Over in the delivery truck, employee Rusty Morehead knows there's no time to stop and smell the roses on Feb. 14. During the 2023 holiday, he made roughly 100 flower deliveries in one day, but he doesn't mind it. 

"That's the nice part of this job, is nobody's ever upset when you walk in with a bouquet of flowers for them," Morehead said. 

And there was certainly no shortage of bouquets to choose from. At the shop, co-owner Roger Krueger was busy juggling order after order when News 8 caught up with him. 

"It's our time of year to shine," Krueger laughed. "It's our number one season, followed by Mother's Day, of course." 

Typically, the shop sells about 200 roses a week. But on Feb. 13-14 alone, more than 1,000 roses went out the door. About 90% of them were bright red. 

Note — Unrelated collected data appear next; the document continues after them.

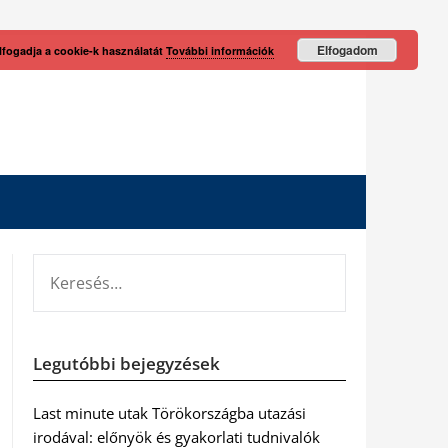
Elfogadom
lfogadja a cookie-k használatát
További információk
KERESÉS:
Legutóbbi bejegyzések
Last minute utak Törökországba utazási
irodával: előnyök és gyakorlati tudnivalók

"It seems to be a rose-type of year here at Milan Flower Shop," Krueger said. "Roses have done better this year than any other year. I would say our rose-based arrangements have probably doubled compared to last year, whereas other types of flowers have decreased." 

But not everything comes up smelling like roses. Inflation has been hitting the rose industry since COVID-19 hit in 2020. Now, Krueger is paying his wholesalers $0.15 more per rose stem than he was three years ago. 

For customers, a pre-Covid $50 bouquet will now cost anywhere from $65-75. But Krueger is trying to ease some of that burden by still charging his customers with last year's prices. 

"We've kind of absorbed a lot of that cost and don't pass it on to the customer. You know, it's tough times. And we want everybody to enjoy flowers," he said. "Of course, our profit margins are different compared to where they were three years ago. But then again, our big thing here is we want everybody to enjoy some flowers." 

It's that type of service that keeps customers like Steve Wilson coming back. 

"This is my wife's favorite flower shop!" he said.

When we caught up with him, Wilson had driven all the way from Bettendorf to pick his wife up some Stargazer Lilies - her favorites. 

"I'd rate it a 10. What's more important is that my wife rates it and she's always been happy with the flowers I bring her," Wilson said. 

They say every rose has its thorn. The same is true at Milan Flower Shop, where cutting customer costs has brought the shop's profits as low as it can handle. But even without rose-colored glasses, Krueger is staying positive. 

"I want everybody to be able to enjoy some flowers. So we keep it very affordable," he said. 

It keeps customers happy and Morehead very, very busy. 

"Flowers are feel-good," Morehead smiled. "So with the economy tough, everybody wants to feel good!"